Oui Oui je me souviens d'avoir lu tout ca...

Mais il n'est pas encore sortis dans les rayons, loin de la.

Apple réagira en temps voulu (vu qu'ils ne devoillent pas avec 9 mois d'avance leurs sorties)... en esperant qu'elle réagisse bien.

l'iPod étant vraiment important pour apple en ce moment... la question doit etre étudié je pense la haut


----------



## minime (4 Décembre 2003)

ederntal a dit:
			
		

> un iPod 5Go a 100 $ vous y avez pas cru serieusement pour maintenant... dites



En fait on réagit souvent en fonction de l'intérêt qu'on porte à la rumeur, la plausibilité passe au second plan. Là tout le monde commençait déjà à baver.


----------



## netgui (5 Décembre 2003)

Voilà donc un bel exemple de rumeur auto-alimenté...


----------



## pixy (5 Décembre 2003)

MiniMe a dit:
			
		

> En fait on réagit souvent en fonction de l'intérêt qu'on porte à la rumeur, la plausibilité passe au second plan. Là tout le monde commençait déjà à baver.



ouais et moi le premier  
	

	
	
		
		

		
		
	


	



un ipod pour moi n'a pas de justification professionnelle ou
utilitaire et donc, à ce jour il est un baladeur de luxe


----------



## minime (5 Décembre 2003)

netgui a dit:
			
		

> Voilà donc un bel exemple de rumeur auto-alimenté...

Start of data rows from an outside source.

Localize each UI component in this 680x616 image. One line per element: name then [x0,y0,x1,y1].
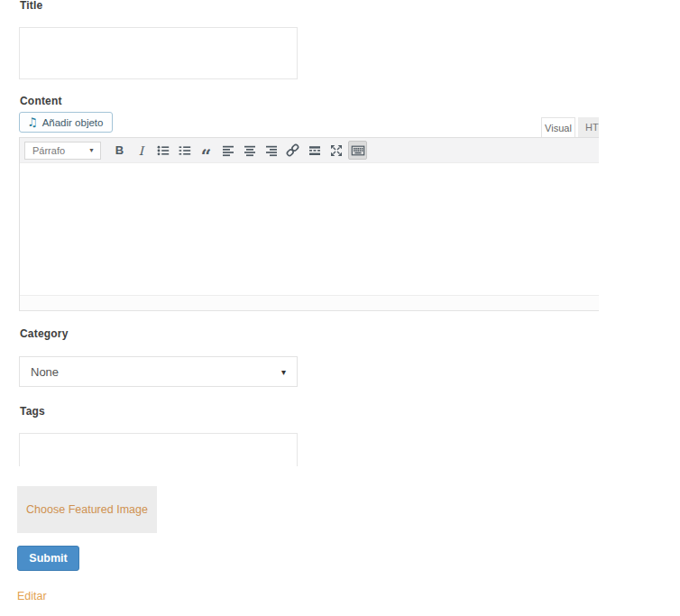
tab-html[interactable]: HTML [578,117,599,137]
category-label: Category [20,327,69,340]
link-icon [285,143,300,158]
edit-link[interactable]: Editar [17,590,47,602]
tags-input[interactable] [19,433,298,466]
editor-body[interactable] [20,163,599,295]
fullscreen-button[interactable] [326,141,345,160]
add-media-label: Añadir objeto [42,117,104,128]
content-editor: ♫ Añadir objeto Visual HTML Párrafo ▼ B … [19,112,599,311]
link-button[interactable] [283,141,302,160]
editor-statusbar [20,295,599,310]
editor-toolbar: Párrafo ▼ B I “ [20,138,599,163]
select-arrow-icon: ▾ [281,367,286,377]
align-center-button[interactable] [240,141,259,160]
more-tag-button[interactable] [305,141,324,160]
fullscreen-icon [329,143,344,158]
align-center-icon [243,143,257,158]
content-label: Content [20,95,62,107]
chevron-down-icon: ▼ [88,147,95,153]
numbered-list-button[interactable] [175,141,194,160]
tags-label: Tags [20,405,45,418]
align-left-button[interactable] [218,141,237,160]
numbered-list-icon [178,143,192,158]
align-left-icon [221,143,235,158]
format-dropdown[interactable]: Párrafo ▼ [24,142,101,160]
bulleted-list-button[interactable] [153,141,172,160]
editor-box: Párrafo ▼ B I “ [19,137,599,311]
title-input[interactable] [19,27,298,79]
category-select-value: None [31,365,59,379]
choose-featured-image-button[interactable]: Choose Featured Image [17,486,157,533]
add-media-button[interactable]: ♫ Añadir objeto [19,112,113,133]
more-tag-icon [308,143,322,158]
add-media-icon: ♫ [27,116,38,128]
category-select[interactable]: None ▾ [19,356,298,387]
tab-visual[interactable]: Visual [541,117,575,137]
format-dropdown-value: Párrafo [32,145,65,156]
align-right-icon [264,143,279,158]
italic-button[interactable]: I [132,141,151,160]
submit-button[interactable]: Submit [17,546,79,571]
blockquote-button[interactable]: “ [197,141,216,160]
bulleted-list-icon [156,143,170,158]
keyboard-icon [351,143,365,158]
align-right-button[interactable] [262,141,280,160]
toolbar-toggle-button[interactable] [348,141,367,160]
bold-button[interactable]: B [110,141,129,160]
title-label: Title [20,0,42,12]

Cette rumeur a toujours été considérée comme incertaine, aucun site ne l'a présentée comme sûre. Elle a été auto-alimentée par ceux qui voulaient vraiment y croire, même si en même temps tout le monde sait bien que Apple ne cherche pas à vendre l'iPod moins cher que ses concurrents directs. C'était assez drôle en fait.


----------



## decoris (6 Décembre 2003)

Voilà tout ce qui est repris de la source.